Among the entries below, determine how many lines contain the word "every" and state only that figure.

---------- Source information

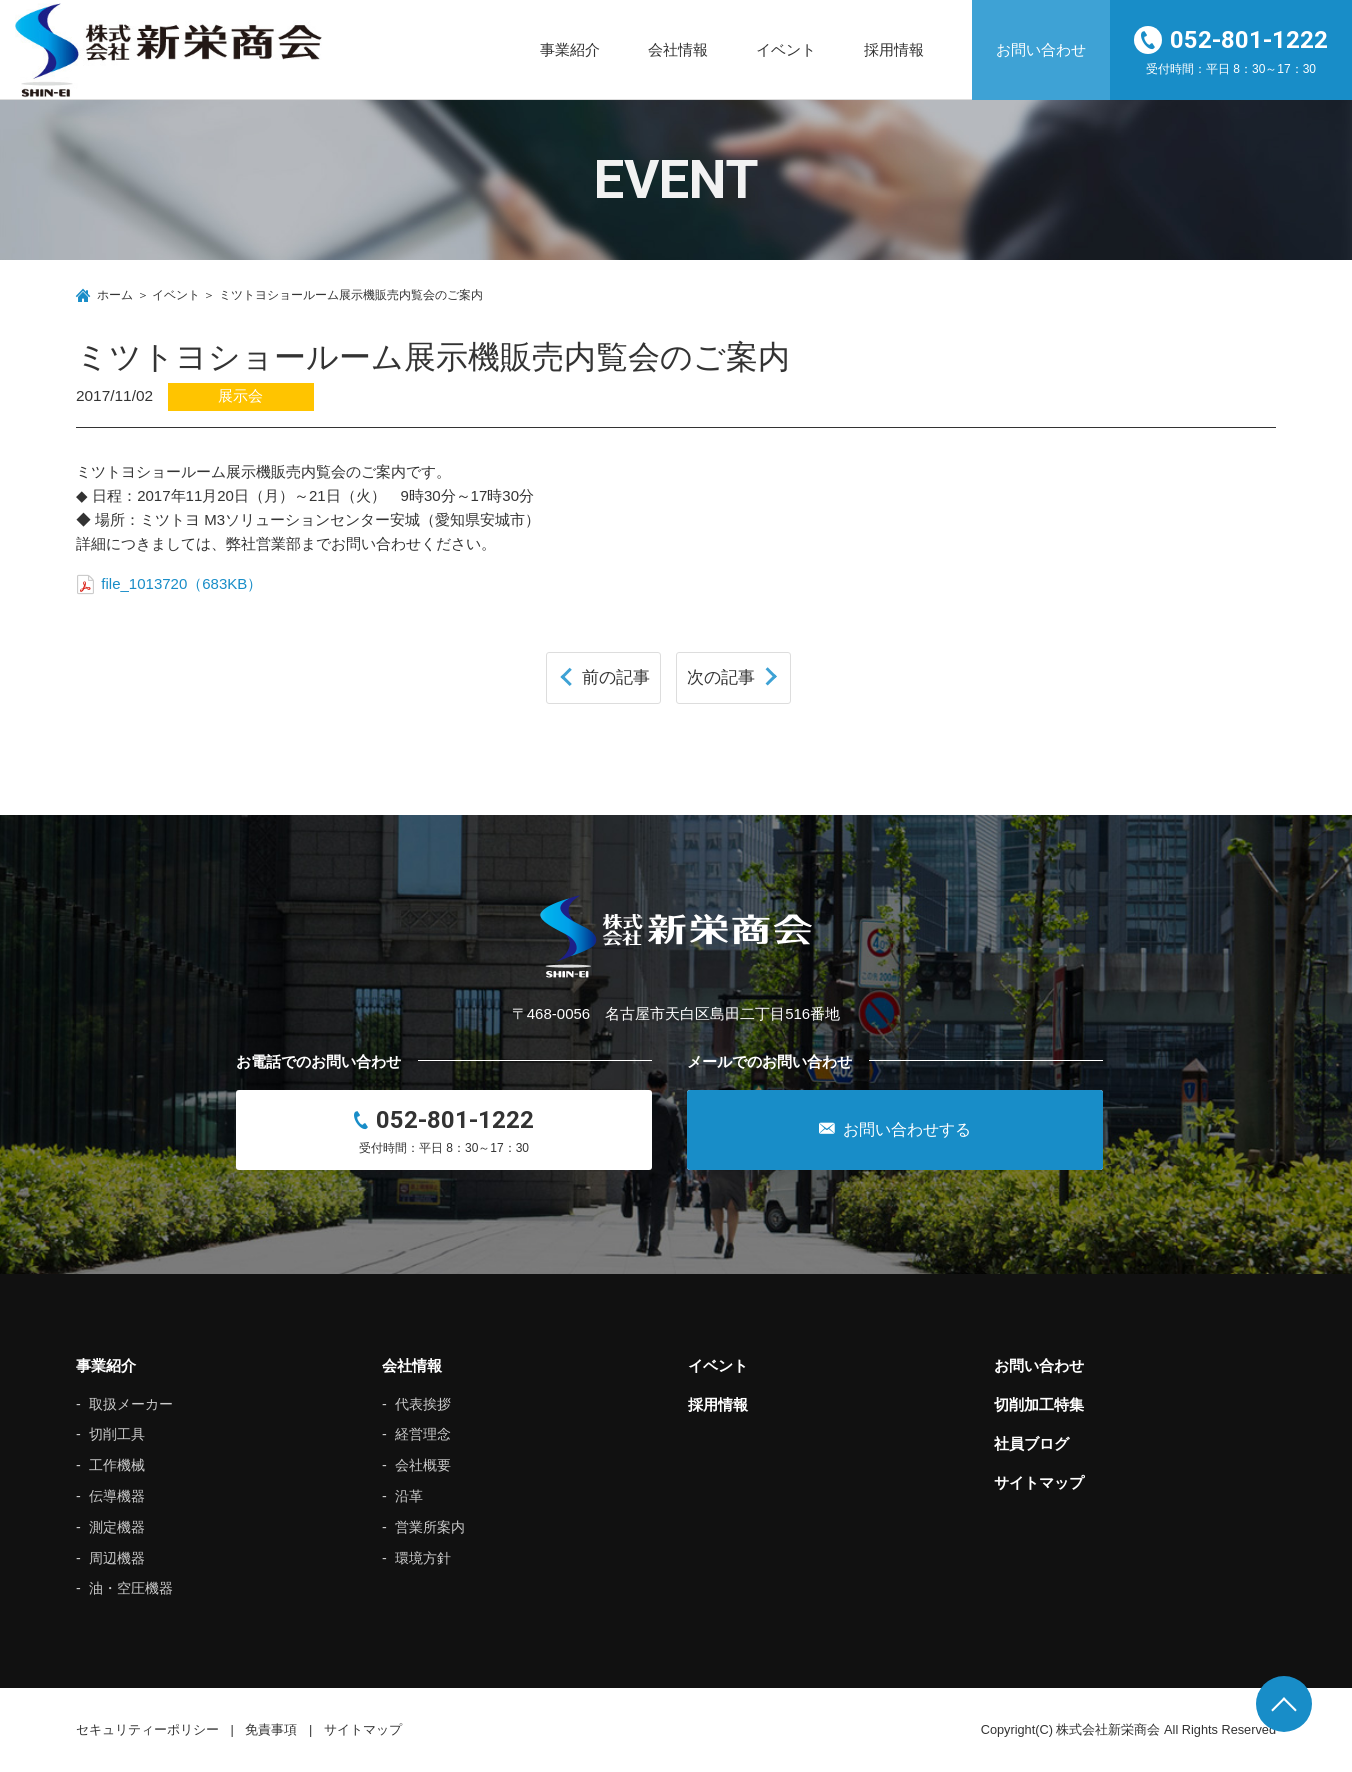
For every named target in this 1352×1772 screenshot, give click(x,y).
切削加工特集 (1039, 1404)
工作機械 (117, 1465)
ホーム (115, 295)
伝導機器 (117, 1496)
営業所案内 (430, 1527)
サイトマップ (1039, 1482)
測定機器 (117, 1527)
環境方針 (423, 1558)
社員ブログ (1031, 1443)
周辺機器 (117, 1558)
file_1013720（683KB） (169, 583)
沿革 (409, 1496)
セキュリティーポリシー (147, 1729)
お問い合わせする (895, 1129)
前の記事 (616, 677)
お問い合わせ (1041, 49)
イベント (786, 49)
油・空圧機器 (131, 1588)
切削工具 (117, 1434)
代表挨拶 (423, 1404)
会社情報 (678, 49)
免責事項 (271, 1729)
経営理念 (423, 1434)
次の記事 (721, 677)
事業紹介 (570, 49)
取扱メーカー (131, 1404)
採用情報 (894, 49)
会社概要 (423, 1465)
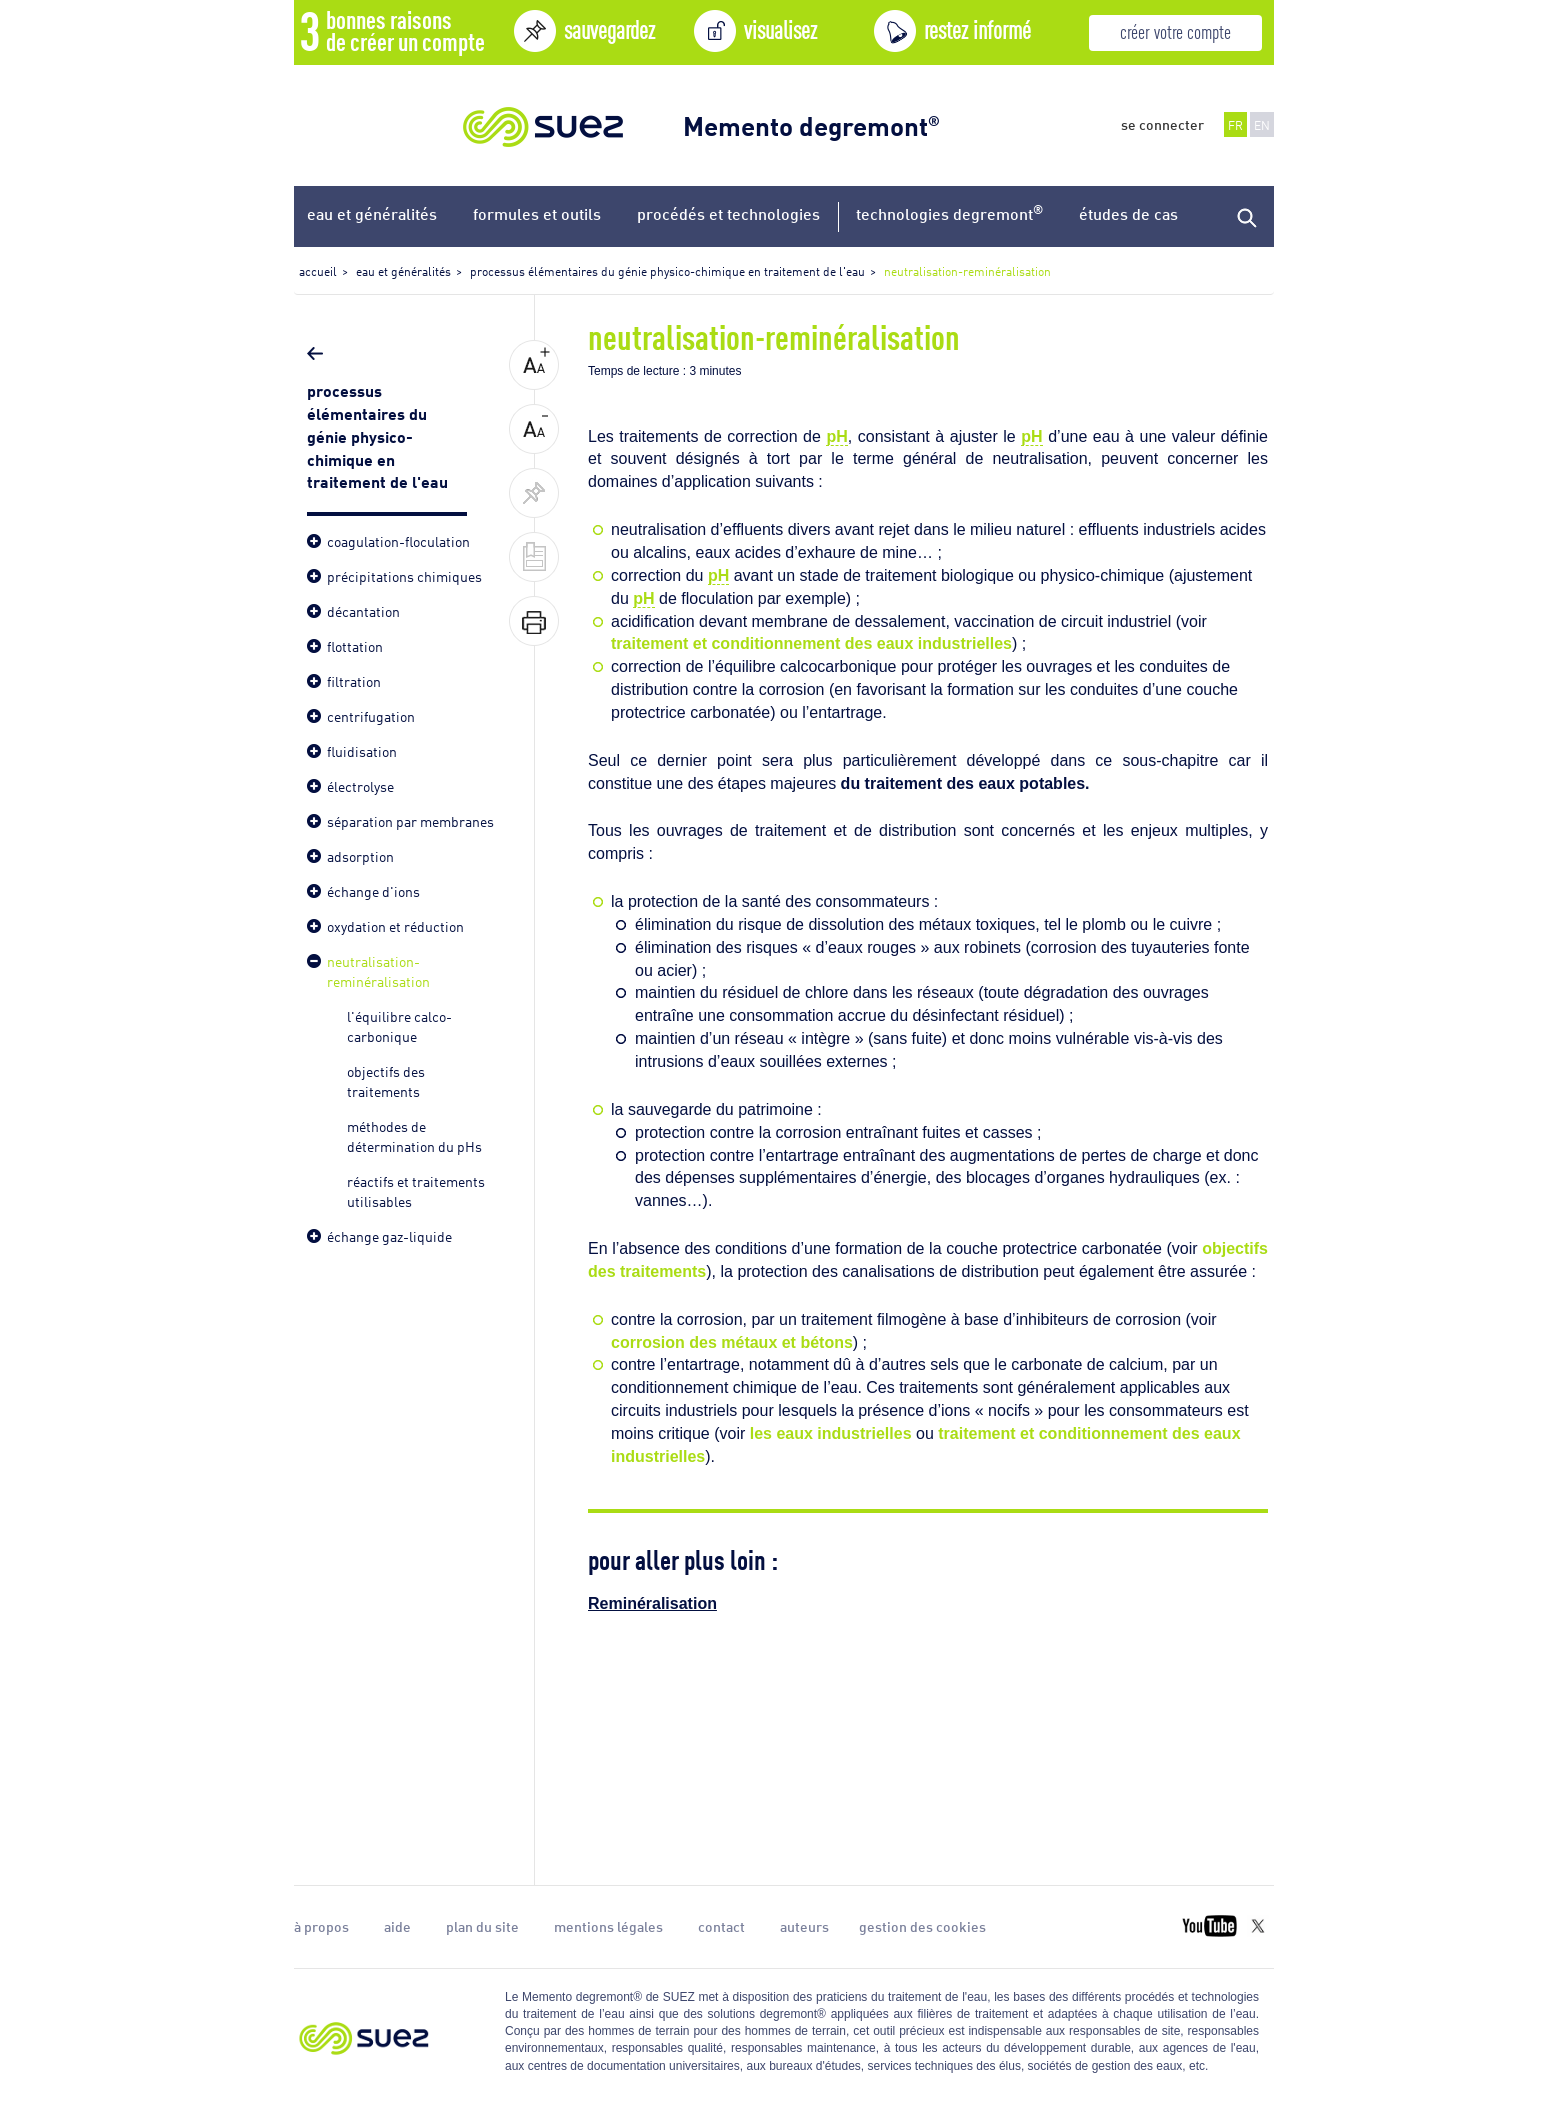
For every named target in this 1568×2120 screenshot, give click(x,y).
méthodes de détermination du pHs (414, 1135)
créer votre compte (1175, 30)
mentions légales (608, 1926)
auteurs (804, 1926)
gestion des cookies (922, 1926)
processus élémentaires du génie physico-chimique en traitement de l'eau (379, 434)
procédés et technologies (728, 213)
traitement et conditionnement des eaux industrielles (811, 643)
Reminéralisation (652, 1603)
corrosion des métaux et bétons (732, 1342)
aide (397, 1926)
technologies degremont (949, 212)
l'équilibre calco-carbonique (399, 1025)
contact (721, 1926)
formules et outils (537, 213)
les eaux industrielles (831, 1433)
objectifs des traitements (386, 1080)
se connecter (1162, 124)
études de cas (1128, 213)
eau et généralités (372, 213)
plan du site (482, 1926)
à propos (321, 1926)
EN (1262, 124)
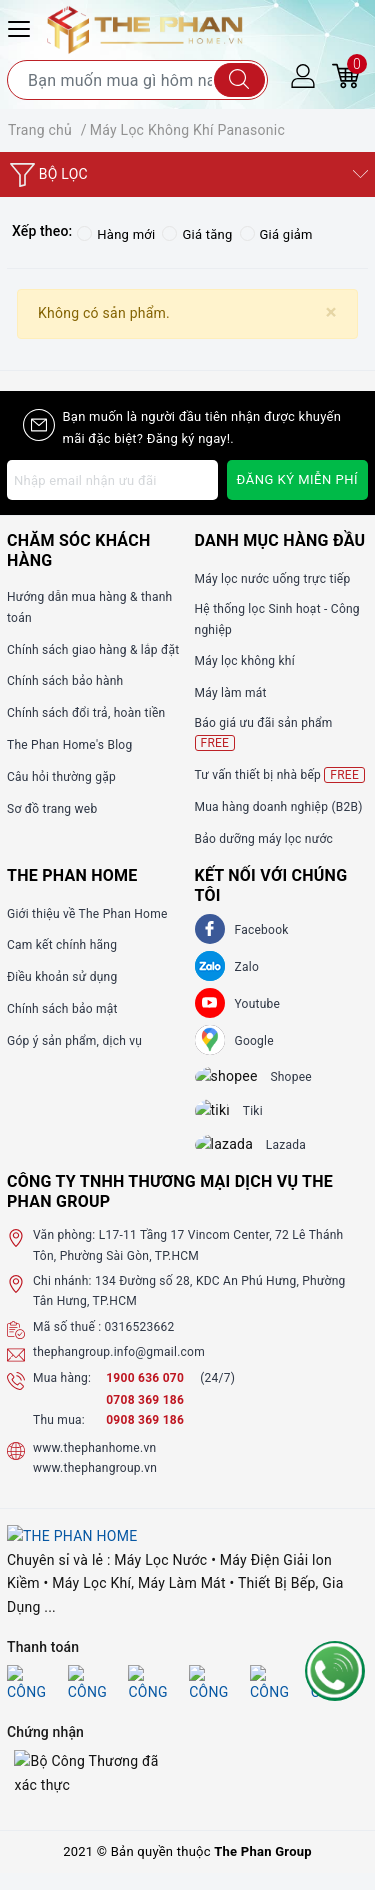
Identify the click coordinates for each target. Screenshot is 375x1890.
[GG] (210, 1040)
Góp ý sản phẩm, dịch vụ (74, 1041)
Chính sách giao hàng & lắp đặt (93, 650)
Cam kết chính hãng (62, 945)
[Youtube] (210, 1003)
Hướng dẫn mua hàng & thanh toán (89, 607)
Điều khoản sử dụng (62, 977)
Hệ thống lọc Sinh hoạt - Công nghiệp (277, 619)
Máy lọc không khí (245, 661)
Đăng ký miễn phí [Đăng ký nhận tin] (297, 479)
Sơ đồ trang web (52, 809)
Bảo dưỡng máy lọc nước (264, 839)
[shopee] (237, 1080)
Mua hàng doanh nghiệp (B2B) (279, 807)
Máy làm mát (231, 693)
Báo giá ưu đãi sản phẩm (264, 733)
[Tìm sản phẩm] (137, 80)
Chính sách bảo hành (65, 681)
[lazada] (236, 1160)
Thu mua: (59, 1438)
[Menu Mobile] (22, 26)
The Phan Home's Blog (69, 745)
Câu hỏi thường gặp (61, 777)
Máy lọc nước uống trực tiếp (273, 579)
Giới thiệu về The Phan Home (87, 914)
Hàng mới (116, 234)
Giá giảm (276, 234)
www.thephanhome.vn (94, 1465)
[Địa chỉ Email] (112, 480)
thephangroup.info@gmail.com (119, 1370)
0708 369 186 (145, 1417)
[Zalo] (210, 966)
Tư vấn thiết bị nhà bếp (280, 775)
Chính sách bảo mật (62, 1009)
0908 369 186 (145, 1438)
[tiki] (226, 1120)
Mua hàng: (62, 1395)
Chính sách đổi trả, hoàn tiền (86, 713)
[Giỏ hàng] (346, 75)
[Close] (331, 312)
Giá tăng (197, 234)
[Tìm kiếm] (239, 80)
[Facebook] (210, 929)
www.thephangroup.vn (95, 1486)
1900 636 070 (146, 1395)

--------------------

## Exercise output
2